Once we have chosen the default position, how many options should we make available? When Sweden privatized its social security system, workers were offered an astonishing 456 funds in which to invest. How can we determine the optimal number of options? The general goals are to minimize the costs both of decision and of error (although there will often be some tension between these goals). In practice, we pursue these goals in a particular context by attending to four factors. If people have informed preferences in this context, they should be offered relatively more options. If it is easy for people to map their preferences onto the options, this also speaks in favor of providing more options. The more heterogeneous the population in its preferences, the more options will be appropriate. And if people attach positive value to making the choice, as opposed to finding it merely stressful and burdensome, we might increase the number of options.

Sunstein briefly considered two objections to the libertarian paternalist approach, one grounded in fears of the slippery slope towards ever greater paternalistic intervention, the other in mistrust of the planner who chooses the default rule and structures the options. But, he argued, neither of these objections takes seriously the fact that, in most cases, default rules have to exist and are sure to affect outcomes. Given this inevitability of influence, Sunstein proposed that we consciously fashion default rules in a way that is welfare-promoting rather than leaving them to historical accident or assigning them at random.

Finally, Sunstein offered two extensions to his proposal by asking how we might encourage Americans to be more benevolent rather than simply, as the libertarian paternalist proposes, more effective at promoting their own welfare. In Europe, where the default rule for organ donations is that people are presumed to consent to the harvesting and use of their organs after death, only 1-% of person opt out. In America, where the default is reversed, only 20% of people opt-in to be organ donors.
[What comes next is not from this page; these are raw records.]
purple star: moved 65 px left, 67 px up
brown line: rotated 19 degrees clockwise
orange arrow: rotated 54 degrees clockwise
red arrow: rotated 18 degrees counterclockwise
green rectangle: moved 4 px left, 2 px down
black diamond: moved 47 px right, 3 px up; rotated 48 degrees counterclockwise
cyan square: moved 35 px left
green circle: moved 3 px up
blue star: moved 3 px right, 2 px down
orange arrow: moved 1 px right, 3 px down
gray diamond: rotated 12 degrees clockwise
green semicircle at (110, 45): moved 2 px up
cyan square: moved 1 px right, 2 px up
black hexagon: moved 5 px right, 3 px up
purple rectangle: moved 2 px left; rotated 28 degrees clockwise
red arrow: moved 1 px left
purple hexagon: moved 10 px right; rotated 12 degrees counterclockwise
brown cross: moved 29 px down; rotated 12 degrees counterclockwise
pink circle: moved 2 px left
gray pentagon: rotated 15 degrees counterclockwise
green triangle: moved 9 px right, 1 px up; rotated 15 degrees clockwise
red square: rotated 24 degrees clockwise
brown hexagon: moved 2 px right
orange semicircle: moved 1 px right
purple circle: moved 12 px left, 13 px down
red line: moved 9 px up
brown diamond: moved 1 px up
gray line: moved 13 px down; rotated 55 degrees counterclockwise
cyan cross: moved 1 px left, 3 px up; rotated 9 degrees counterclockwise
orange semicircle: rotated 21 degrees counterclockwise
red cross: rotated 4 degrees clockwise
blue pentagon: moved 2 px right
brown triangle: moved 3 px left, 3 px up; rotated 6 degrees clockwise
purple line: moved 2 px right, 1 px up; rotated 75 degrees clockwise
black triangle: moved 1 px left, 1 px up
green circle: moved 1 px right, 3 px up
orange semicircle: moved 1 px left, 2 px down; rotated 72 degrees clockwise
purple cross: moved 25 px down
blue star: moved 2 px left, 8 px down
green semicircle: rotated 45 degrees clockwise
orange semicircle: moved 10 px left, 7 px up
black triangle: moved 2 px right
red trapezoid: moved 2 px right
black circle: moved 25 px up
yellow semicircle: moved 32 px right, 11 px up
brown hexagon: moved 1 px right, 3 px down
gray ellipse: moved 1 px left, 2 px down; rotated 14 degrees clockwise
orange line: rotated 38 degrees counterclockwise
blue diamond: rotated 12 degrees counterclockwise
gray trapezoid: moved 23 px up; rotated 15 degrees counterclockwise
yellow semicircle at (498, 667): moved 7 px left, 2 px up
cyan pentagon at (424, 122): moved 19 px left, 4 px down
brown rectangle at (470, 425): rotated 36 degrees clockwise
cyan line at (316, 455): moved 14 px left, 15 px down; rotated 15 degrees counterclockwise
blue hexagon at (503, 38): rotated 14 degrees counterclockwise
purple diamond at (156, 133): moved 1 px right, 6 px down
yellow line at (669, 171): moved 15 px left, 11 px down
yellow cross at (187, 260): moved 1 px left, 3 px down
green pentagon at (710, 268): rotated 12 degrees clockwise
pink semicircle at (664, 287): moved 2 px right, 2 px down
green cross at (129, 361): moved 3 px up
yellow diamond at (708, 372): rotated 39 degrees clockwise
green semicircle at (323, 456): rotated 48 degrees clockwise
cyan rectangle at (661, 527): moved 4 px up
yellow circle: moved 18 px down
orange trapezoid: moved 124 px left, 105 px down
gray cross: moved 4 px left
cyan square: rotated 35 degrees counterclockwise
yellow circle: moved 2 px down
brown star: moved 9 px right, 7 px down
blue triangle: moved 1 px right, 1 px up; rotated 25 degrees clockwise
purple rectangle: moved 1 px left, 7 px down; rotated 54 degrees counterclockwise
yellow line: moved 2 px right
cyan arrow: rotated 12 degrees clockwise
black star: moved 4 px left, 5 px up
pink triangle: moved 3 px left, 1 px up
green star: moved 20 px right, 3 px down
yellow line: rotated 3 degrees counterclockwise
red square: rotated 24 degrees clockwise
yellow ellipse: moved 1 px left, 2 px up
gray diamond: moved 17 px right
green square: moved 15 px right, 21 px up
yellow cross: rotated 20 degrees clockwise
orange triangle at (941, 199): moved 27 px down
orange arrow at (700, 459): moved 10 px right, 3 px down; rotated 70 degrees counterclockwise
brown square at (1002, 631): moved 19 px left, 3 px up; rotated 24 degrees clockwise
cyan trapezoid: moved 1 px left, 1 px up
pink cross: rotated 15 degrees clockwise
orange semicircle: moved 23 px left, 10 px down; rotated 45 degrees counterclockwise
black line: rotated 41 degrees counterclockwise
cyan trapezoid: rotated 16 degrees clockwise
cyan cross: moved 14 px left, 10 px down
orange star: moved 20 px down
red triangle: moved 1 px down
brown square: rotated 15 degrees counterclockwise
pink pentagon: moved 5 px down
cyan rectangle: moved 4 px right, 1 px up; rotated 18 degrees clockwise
Conservative estimates suggest that thousands of American lives could be saved each year by a simple reversal of the default rule. In addition, one might consider the charitable counterparts to the savings schemes Sunstein proposed as the outset: employers might automatically enroll employees in a program that gives a fixed percentage of their December salary to charity, or in a "Give More Tomorrow" plan that similarly allocates a certain portion of future salary raises to charity. In each case, opt-outs would be very easy and very low-cost. Like libertarian paternalist schemes, these proposals would be both choice-respecting and welfare-promoting.